The data section start

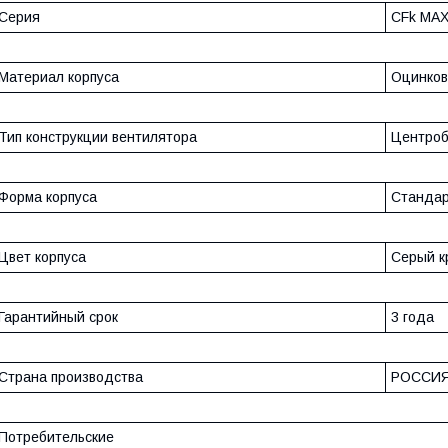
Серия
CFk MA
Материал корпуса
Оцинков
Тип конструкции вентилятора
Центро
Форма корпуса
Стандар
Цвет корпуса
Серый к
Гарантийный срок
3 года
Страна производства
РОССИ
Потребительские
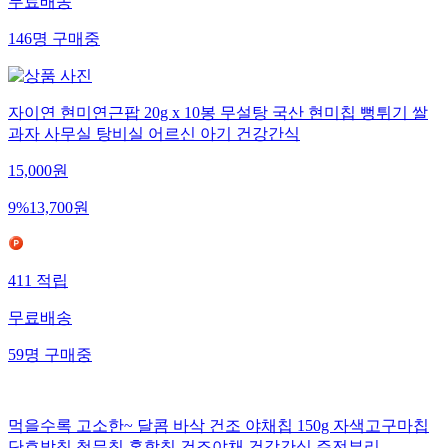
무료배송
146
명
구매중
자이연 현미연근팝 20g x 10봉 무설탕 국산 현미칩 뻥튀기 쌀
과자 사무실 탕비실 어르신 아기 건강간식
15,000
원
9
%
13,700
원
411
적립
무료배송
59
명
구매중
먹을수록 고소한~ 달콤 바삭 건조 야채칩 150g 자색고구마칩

The data section end
The data section start

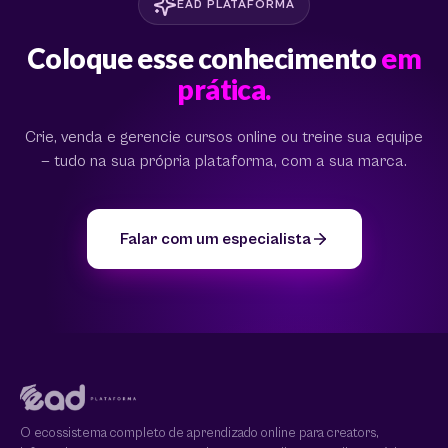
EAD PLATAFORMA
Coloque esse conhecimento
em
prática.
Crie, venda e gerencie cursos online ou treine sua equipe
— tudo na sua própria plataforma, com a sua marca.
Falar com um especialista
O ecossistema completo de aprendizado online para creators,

The data section end

▶ **Task prompt**
Would you output the lines above from the line holding "Цвет корпуса" up to and including the line holding "먹을수록 고소한~ 달콤 바삭 건조 야채칩 150g 자색고구마칩", exactly and only those, with no pictures?

▶ **Exercise answer**
Цвет корпуса
Серый к
Гарантийный срок
3 года
Страна производства
РОССИ
Потребительские
무료배송
146
명
구매중
자이연 현미연근팝 20g x 10봉 무설탕 국산 현미칩 뻥튀기 쌀
과자 사무실 탕비실 어르신 아기 건강간식
15,000
원
9
%
13,700
원
411
적립
무료배송
59
명
구매중
먹을수록 고소한~ 달콤 바삭 건조 야채칩 150g 자색고구마칩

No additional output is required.